Für die Kapitalisten ist es selbstverständlich, dass wir Arbeiter für die Probleme ihrer Wirtschaft bezahlen, damit diese kleine Handvoll Kapitalisten, die sich auf unserem Rücken unfassbar bereichert hat, ihre Gewinne behalten und sich weiter bereichern kann!

Auch die neue CDU-Chefin Kramp-Karrenbauer hat als erste Amtshandlung gefordert, dass man den Unternehmen wegen der wirtschaftlichen Sorgen die Steuern senken müsse. Viele ärmere Arbeiter, alleinerziehende Mütter, Rentner kämpfen täglich mit existenziellen Sorgen und bekommen immer weniger Unterstützung vom Staat. In den Krankenhäusern, bei der Bahn, in den Altenheimen herrschen katastrophale Zustände, weil das Geld vorne und hinten fehlt.
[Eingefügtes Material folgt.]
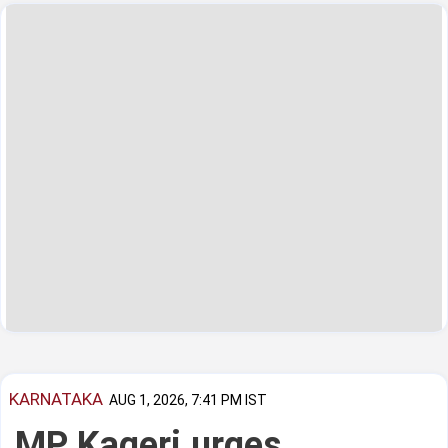
KARNATAKA
AUG 1, 2026, 7:41 PM IST
MP Kageri urges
Und für sie alle soll noch weniger Geld da sein, weil die CDU dieses Geld den Konzernen und Milliardären, den Reichsten der Reichen schenken will!

Ja, die herrschende Klasse führt den Klassenkampf, den Kampf der kapitalistischen Klasse gegen die arbeitende Klasse. Sie führt ihn konsequent und mit klaren Zielen. Wir, die Arbeitenden werden dies ebenfalls tun müssen.